*** The input Section Begins ***

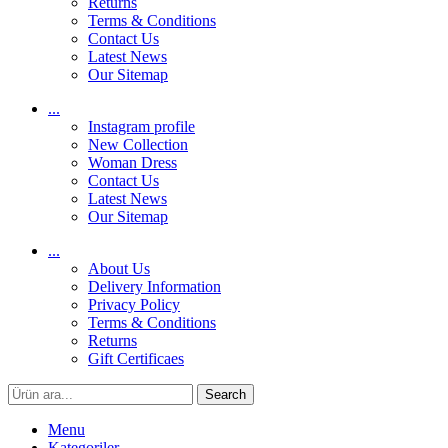
Returns
Terms & Conditions
Contact Us
Latest News
Our Sitemap
...
Instagram profile
New Collection
Woman Dress
Contact Us
Latest News
Our Sitemap
...
About Us
Delivery Information
Privacy Policy
Terms & Conditions
Returns
Gift Certificaes
Search
Menu
Kategoriler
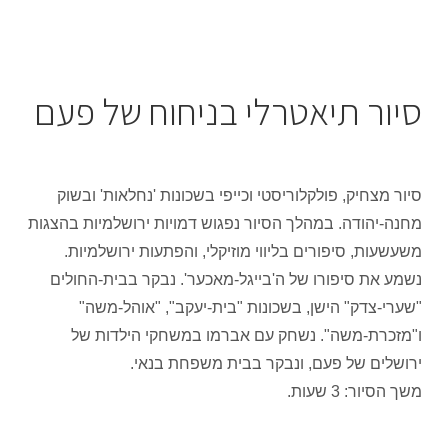
סיור תיאטרלי בניחוח של פעם
סיור מצחיק, פולקלוריסטי וכייפי בשכונות 'נחלאות' ובשוק
מחנה-יהודה. במהלך הסיור נפגוש דמויות ירושלמיות בהצגות
משעשעות, סיפורים בליווי מוזיקלי, והפתעות ירושלמיות.
נשמע את סיפורו של ה'בייגל-מאכער'. נבקר בבית-החולים
"שערי-צדק" הישן, בשכונות "בית-יעקב", "אוהל-משה"
ו"מזכרת-משה". נשחק עם אברמו במשחקי הילדות של
ירושלים של פעם, ונבקר בבית משפחת בנאי.
משך הסיור: 3 שעות.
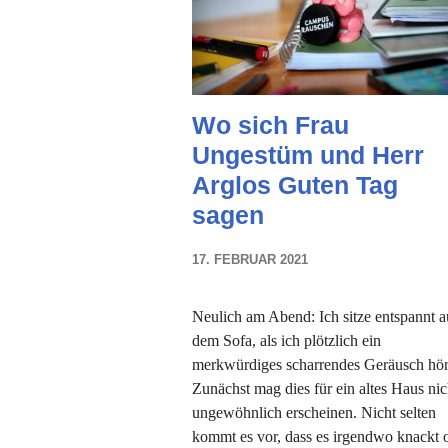
Wo sich Frau
Ungestüm und Herr
Arglos Guten Tag
sagen
17. FEBRUAR 2021
NADINE
FAUST
Neulich am Abend: Ich sitze entspannt a
dem Sofa, als ich plötzlich ein
merkwürdiges scharrendes Geräusch hör
Zunächst mag dies für ein altes Haus nic
ungewöhnlich erscheinen. Nicht selten
kommt es vor, dass es irgendwo knackt 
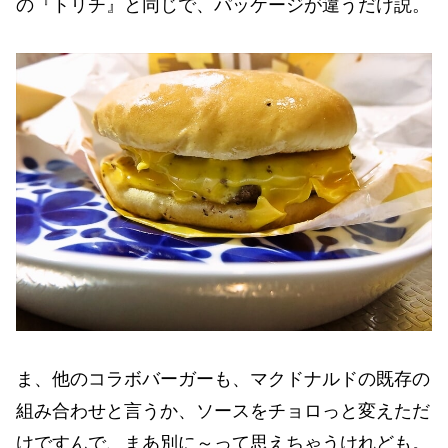
の『トリチ』と同じで、パッケージが違うだけ説。
ま、他のコラボバーガーも、マクドナルドの既存の
組み合わせと言うか、ソースをチョロっと変えただ
けですんで、まあ別に～って思えちゃうけれども。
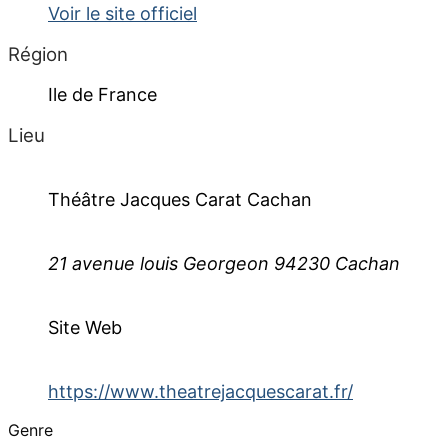
Voir le site officiel
Région
Ile de France
Lieu
Théâtre Jacques Carat Cachan
21 avenue louis Georgeon 94230 Cachan
Site Web
https://www.theatrejacquescarat.fr/
Genre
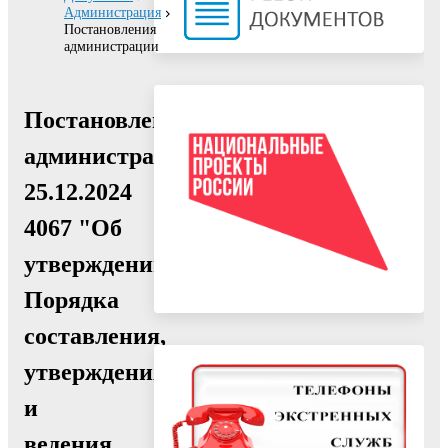
Администрация
Постановления
администрации
Постановление
администрации
25.12.2024
4067 "Об
утверждении
Порядка
составления,
утверждения
и
ведения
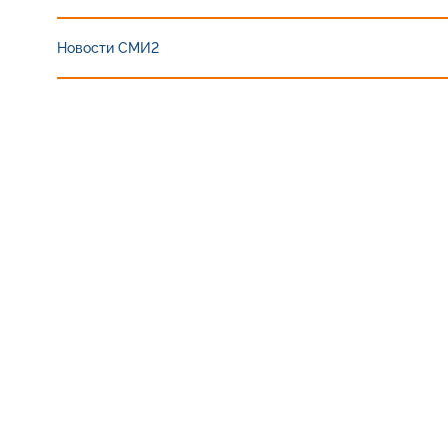
Новости СМИ2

*** The input Section Ends ***

=== What you need to do ===
Exactly as they appear above, write out all the entries, without pictures.

=== Answer to this task ===
Returns
Terms & Conditions
Contact Us
Latest News
Our Sitemap
...
Instagram profile
New Collection
Woman Dress
Contact Us
Latest News
Our Sitemap
...
About Us
Delivery Information
Privacy Policy
Terms & Conditions
Returns
Gift Certificaes
Search
Menu
Kategoriler
סיור תיאטרלי בניחוח של פעם
סיור מצחיק, פולקלוריסטי וכייפי בשכונות 'נחלאות' ובשוק
מחנה-יהודה. במהלך הסיור נפגוש דמויות ירושלמיות בהצגות
משעשעות, סיפורים בליווי מוזיקלי, והפתעות ירושלמיות.
נשמע את סיפורו של ה'בייגל-מאכער'. נבקר בבית-החולים
"שערי-צדק" הישן, בשכונות "בית-יעקב", "אוהל-משה"
ו"מזכרת-משה". נשחק עם אברמו במשחקי הילדות של
ירושלים של פעם, ונבקר בבית משפחת בנאי.
משך הסיור: 3 שעות.
Wo sich Frau
Ungestüm und Herr
Arglos Guten Tag
sagen
17. FEBRUAR 2021
NADINE
FAUST
Neulich am Abend: Ich sitze entspannt a
dem Sofa, als ich plötzlich ein
merkwürdiges scharrendes Geräusch hör
Zunächst mag dies für ein altes Haus nic
ungewöhnlich erscheinen. Nicht selten
kommt es vor, dass es irgendwo knackt 
の『トリチ』と同じで、パッケージが違うだけ説。
ま、他のコラボバーガーも、マクドナルドの既存の
組み合わせと言うか、ソースをチョロっと変えただ
けですんで、まあ別に～って思えちゃうけれども。
Voir le site officiel
Région
Ile de France
Lieu
Théâtre Jacques Carat Cachan
21 avenue louis Georgeon 94230 Cachan
Site Web
https://www.theatrejacquescarat.fr/
Genre
Администрация
Постановления
администрации
Постановление
администрации
25.12.2024
4067 "Об
утверждении
Порядка
составления,
утверждения
и
ведения
Новости СМИ2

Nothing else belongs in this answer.